(Saved data entries)
________________________

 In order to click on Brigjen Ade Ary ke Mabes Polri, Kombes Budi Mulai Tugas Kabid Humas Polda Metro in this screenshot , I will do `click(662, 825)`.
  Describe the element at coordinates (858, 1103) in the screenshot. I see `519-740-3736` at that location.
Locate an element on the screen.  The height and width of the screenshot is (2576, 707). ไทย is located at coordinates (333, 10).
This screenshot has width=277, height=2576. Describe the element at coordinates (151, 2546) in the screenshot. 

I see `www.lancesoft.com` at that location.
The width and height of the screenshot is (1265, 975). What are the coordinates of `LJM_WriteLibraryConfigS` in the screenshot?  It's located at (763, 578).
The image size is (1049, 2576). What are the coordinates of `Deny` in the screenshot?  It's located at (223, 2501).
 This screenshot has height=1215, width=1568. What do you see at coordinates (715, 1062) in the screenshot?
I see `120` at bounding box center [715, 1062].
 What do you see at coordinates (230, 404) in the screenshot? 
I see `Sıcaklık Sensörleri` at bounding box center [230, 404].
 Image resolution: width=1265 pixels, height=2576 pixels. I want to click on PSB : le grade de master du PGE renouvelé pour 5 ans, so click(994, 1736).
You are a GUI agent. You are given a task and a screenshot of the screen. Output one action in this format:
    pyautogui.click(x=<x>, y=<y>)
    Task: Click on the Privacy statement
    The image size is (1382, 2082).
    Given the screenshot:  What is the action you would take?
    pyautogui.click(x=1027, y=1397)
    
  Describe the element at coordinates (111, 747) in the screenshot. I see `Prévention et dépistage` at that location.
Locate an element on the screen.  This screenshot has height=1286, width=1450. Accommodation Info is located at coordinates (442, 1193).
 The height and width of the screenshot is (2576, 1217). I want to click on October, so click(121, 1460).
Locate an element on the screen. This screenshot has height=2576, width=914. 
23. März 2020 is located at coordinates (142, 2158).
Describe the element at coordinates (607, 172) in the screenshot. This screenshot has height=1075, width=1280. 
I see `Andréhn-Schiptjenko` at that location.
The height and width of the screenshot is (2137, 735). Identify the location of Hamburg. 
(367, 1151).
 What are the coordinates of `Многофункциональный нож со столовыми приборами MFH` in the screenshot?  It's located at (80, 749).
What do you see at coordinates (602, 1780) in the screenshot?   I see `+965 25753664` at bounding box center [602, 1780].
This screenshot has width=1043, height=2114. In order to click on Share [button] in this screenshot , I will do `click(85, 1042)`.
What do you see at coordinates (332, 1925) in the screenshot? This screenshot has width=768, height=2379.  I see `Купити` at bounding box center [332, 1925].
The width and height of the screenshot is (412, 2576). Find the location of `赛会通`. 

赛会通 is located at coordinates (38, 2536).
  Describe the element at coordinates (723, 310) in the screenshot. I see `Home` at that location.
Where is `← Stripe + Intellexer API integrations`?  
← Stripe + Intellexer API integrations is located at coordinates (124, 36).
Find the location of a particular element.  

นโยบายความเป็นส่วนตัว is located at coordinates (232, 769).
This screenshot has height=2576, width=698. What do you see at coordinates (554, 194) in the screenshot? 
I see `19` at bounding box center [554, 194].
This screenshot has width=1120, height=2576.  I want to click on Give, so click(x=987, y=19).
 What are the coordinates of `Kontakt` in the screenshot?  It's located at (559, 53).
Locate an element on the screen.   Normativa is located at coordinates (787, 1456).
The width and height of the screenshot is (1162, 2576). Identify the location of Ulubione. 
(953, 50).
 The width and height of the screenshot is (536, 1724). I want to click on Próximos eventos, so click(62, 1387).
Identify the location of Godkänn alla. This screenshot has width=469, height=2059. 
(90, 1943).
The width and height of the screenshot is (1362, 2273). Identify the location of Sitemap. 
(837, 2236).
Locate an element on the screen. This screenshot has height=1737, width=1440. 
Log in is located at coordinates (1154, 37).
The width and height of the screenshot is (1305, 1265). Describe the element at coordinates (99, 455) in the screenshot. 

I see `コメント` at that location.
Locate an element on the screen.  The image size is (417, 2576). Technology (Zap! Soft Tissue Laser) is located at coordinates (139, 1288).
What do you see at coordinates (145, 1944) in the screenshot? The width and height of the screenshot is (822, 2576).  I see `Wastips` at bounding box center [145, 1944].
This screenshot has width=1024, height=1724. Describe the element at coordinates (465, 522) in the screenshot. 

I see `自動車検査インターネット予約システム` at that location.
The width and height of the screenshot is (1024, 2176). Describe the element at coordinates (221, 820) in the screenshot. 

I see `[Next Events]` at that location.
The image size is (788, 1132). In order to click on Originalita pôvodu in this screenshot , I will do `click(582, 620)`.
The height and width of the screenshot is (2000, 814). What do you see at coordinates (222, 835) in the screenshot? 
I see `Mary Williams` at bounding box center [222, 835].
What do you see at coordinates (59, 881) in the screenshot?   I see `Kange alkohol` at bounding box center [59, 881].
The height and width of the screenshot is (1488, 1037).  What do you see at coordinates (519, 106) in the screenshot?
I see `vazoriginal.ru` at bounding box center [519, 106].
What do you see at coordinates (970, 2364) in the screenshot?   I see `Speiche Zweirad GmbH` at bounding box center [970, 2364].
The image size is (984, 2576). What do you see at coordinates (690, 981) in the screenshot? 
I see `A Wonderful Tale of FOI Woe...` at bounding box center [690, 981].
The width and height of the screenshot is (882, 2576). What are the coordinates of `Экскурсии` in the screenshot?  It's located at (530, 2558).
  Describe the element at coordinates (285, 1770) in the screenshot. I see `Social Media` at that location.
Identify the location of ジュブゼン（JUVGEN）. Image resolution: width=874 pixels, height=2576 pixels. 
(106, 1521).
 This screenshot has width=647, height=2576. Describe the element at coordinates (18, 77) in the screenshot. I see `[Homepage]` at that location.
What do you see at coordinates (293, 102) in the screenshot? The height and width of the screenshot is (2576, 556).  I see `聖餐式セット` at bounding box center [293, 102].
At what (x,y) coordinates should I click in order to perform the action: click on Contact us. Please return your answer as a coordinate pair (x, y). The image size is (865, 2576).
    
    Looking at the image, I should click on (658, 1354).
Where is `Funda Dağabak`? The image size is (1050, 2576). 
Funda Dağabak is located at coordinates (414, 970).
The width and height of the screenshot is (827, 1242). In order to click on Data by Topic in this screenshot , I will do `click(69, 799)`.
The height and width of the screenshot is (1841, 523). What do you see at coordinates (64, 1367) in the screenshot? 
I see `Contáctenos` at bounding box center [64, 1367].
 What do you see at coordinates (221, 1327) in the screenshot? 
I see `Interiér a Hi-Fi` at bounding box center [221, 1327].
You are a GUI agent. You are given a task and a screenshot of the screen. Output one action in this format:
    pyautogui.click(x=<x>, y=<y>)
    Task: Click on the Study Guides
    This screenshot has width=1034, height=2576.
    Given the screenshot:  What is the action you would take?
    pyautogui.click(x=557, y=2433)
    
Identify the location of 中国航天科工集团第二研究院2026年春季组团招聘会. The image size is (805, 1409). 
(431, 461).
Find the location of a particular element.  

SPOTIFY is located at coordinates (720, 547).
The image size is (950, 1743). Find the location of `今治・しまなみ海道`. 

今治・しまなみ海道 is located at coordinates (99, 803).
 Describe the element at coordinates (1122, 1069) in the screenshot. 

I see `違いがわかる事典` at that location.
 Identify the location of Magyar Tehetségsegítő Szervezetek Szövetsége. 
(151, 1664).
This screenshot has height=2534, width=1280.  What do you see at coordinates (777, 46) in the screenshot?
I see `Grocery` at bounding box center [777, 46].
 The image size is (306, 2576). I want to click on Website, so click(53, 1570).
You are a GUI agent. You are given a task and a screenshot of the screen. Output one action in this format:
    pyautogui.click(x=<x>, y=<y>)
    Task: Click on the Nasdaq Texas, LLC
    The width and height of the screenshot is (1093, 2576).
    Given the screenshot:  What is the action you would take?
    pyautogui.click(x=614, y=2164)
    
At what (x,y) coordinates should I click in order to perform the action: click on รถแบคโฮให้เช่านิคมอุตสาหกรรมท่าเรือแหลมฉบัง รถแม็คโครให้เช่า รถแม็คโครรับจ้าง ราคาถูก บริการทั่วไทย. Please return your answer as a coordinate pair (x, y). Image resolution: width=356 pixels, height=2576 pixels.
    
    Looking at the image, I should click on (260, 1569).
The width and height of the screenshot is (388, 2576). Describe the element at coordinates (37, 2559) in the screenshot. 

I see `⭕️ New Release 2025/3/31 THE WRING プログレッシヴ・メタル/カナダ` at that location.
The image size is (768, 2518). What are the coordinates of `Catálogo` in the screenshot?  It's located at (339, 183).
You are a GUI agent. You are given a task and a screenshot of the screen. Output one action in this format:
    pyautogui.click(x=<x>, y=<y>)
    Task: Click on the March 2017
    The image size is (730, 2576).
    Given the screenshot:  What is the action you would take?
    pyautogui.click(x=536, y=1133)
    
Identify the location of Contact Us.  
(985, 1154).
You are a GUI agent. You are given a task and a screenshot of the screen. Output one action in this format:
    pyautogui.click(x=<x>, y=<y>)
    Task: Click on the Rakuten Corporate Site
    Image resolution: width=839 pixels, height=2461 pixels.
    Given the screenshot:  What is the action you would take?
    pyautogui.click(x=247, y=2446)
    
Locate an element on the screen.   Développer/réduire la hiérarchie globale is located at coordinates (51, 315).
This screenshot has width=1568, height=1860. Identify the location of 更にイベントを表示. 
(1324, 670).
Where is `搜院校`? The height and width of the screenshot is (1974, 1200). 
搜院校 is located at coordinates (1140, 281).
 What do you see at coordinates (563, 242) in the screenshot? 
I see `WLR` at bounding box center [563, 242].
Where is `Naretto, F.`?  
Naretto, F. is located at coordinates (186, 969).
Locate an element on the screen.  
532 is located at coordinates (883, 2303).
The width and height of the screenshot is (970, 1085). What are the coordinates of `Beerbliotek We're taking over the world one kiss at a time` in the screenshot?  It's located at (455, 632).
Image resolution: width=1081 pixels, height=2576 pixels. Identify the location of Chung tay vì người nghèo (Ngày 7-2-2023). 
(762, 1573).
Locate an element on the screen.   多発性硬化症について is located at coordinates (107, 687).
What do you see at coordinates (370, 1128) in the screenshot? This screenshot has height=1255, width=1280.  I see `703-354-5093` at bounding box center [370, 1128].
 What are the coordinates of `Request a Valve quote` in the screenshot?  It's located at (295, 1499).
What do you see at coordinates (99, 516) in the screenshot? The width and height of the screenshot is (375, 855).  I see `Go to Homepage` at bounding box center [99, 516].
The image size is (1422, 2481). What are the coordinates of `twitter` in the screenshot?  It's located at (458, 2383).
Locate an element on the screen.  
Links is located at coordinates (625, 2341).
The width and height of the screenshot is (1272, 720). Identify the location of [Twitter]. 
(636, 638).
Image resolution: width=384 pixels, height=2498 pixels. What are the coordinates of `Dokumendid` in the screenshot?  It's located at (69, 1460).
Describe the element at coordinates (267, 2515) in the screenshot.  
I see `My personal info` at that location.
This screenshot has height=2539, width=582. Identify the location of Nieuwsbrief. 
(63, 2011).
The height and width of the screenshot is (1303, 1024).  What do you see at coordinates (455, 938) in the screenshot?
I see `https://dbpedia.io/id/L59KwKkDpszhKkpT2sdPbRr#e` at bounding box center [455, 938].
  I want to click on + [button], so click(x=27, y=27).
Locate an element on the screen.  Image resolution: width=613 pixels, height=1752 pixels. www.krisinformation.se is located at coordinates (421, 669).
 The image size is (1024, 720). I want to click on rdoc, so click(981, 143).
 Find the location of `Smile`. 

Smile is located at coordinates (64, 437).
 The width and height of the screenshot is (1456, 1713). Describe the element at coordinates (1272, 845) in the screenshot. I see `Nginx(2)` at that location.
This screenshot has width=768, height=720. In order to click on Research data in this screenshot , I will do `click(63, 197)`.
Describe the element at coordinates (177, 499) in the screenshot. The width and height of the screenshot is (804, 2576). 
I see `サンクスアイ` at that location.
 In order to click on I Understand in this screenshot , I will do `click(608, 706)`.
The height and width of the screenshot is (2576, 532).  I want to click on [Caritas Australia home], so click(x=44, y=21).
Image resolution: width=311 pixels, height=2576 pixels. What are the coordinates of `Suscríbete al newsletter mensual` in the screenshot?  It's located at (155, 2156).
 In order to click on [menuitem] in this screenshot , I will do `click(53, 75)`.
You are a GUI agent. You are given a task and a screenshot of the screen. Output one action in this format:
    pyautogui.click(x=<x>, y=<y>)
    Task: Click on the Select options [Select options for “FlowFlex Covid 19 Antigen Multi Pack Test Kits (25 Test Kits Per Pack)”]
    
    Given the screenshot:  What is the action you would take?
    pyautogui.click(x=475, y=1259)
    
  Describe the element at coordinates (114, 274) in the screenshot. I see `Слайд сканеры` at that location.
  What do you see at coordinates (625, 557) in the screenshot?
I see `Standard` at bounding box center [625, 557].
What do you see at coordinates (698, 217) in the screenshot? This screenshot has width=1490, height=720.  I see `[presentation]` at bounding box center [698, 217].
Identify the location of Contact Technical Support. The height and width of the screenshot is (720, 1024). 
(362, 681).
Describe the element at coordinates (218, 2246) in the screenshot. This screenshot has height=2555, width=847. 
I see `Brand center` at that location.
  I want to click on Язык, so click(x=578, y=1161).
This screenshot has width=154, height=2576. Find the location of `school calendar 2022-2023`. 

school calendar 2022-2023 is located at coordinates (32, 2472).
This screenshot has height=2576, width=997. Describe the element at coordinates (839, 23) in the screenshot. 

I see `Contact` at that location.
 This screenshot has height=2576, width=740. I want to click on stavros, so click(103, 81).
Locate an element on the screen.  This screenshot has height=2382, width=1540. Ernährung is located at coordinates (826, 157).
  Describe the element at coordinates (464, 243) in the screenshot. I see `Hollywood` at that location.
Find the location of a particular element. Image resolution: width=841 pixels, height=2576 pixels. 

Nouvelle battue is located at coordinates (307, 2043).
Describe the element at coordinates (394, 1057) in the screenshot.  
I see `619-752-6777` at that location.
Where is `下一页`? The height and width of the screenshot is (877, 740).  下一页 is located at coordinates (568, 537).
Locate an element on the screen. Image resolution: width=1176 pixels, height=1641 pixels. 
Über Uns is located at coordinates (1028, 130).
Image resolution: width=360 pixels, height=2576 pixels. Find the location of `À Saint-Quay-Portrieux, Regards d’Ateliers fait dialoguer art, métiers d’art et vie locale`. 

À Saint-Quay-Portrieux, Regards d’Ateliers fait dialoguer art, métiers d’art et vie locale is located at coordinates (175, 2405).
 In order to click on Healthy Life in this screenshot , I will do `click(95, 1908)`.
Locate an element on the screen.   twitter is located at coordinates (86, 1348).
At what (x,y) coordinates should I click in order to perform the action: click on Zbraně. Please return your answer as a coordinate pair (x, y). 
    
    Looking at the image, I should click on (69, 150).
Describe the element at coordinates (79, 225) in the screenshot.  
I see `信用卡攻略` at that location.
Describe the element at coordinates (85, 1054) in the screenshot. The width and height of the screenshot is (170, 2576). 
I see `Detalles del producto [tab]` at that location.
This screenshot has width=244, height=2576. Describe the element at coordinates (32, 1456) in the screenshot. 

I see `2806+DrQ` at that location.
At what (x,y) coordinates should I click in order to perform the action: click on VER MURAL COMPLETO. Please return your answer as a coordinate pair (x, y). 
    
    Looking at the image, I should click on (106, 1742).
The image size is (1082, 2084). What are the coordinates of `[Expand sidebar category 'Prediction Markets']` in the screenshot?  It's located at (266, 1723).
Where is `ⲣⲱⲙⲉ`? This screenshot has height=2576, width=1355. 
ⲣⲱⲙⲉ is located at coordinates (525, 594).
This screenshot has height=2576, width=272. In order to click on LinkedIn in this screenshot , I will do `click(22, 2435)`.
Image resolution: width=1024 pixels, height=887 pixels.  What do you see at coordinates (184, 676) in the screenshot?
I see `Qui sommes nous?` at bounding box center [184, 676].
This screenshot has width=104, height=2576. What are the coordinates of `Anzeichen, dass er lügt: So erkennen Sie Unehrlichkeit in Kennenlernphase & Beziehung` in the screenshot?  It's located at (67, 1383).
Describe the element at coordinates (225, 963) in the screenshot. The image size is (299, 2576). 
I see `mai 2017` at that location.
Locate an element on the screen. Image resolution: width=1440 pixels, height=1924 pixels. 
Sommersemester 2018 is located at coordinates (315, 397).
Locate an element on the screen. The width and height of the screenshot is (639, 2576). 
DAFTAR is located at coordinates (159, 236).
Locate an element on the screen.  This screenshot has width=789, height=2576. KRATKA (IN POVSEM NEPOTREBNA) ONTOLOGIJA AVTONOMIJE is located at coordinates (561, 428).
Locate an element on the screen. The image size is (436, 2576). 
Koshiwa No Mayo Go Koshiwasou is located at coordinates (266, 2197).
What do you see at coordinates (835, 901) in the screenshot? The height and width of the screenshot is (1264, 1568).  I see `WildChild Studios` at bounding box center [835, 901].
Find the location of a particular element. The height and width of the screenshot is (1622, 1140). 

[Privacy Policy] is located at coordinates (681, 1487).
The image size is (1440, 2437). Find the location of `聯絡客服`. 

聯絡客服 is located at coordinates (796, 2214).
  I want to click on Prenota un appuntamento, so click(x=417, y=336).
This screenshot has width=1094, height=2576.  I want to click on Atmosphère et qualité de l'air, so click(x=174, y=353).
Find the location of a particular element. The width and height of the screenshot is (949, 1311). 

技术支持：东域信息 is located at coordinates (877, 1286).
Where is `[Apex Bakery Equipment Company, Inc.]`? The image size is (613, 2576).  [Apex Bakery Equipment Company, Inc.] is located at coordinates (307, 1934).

________________________

§ **Work required**:
Your answer must consist solely of the lines from the top of the entries above through the line containing "The image size is (1382, 2082).", copied exactly, both ends included.

§ **Result for this task**:
 In order to click on Brigjen Ade Ary ke Mabes Polri, Kombes Budi Mulai Tugas Kabid Humas Polda Metro in this screenshot , I will do `click(662, 825)`.
  Describe the element at coordinates (858, 1103) in the screenshot. I see `519-740-3736` at that location.
Locate an element on the screen.  The height and width of the screenshot is (2576, 707). ไทย is located at coordinates (333, 10).
This screenshot has width=277, height=2576. Describe the element at coordinates (151, 2546) in the screenshot. 

I see `www.lancesoft.com` at that location.
The width and height of the screenshot is (1265, 975). What are the coordinates of `LJM_WriteLibraryConfigS` in the screenshot?  It's located at (763, 578).
The image size is (1049, 2576). What are the coordinates of `Deny` in the screenshot?  It's located at (223, 2501).
 This screenshot has height=1215, width=1568. What do you see at coordinates (715, 1062) in the screenshot?
I see `120` at bounding box center [715, 1062].
 What do you see at coordinates (230, 404) in the screenshot? 
I see `Sıcaklık Sensörleri` at bounding box center [230, 404].
 Image resolution: width=1265 pixels, height=2576 pixels. I want to click on PSB : le grade de master du PGE renouvelé pour 5 ans, so click(994, 1736).
You are a GUI agent. You are given a task and a screenshot of the screen. Output one action in this format:
    pyautogui.click(x=<x>, y=<y>)
    Task: Click on the Privacy statement
    The image size is (1382, 2082).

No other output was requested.